* _Task statement_:
Pictures don't belong in the copy; print all the records exactly.

* _Extracted information_:
#####

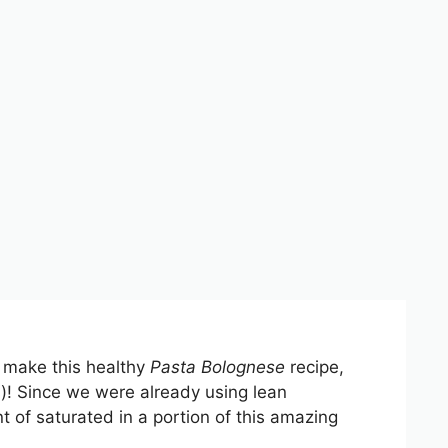
o make this healthy
Pasta Bolognese
recipe,
s)! Since we were already using lean
t of saturated in a portion of this amazing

#####

* _Exercise output_:
o make this healthy
Pasta Bolognese
recipe,
s)! Since we were already using lean
t of saturated in a portion of this amazing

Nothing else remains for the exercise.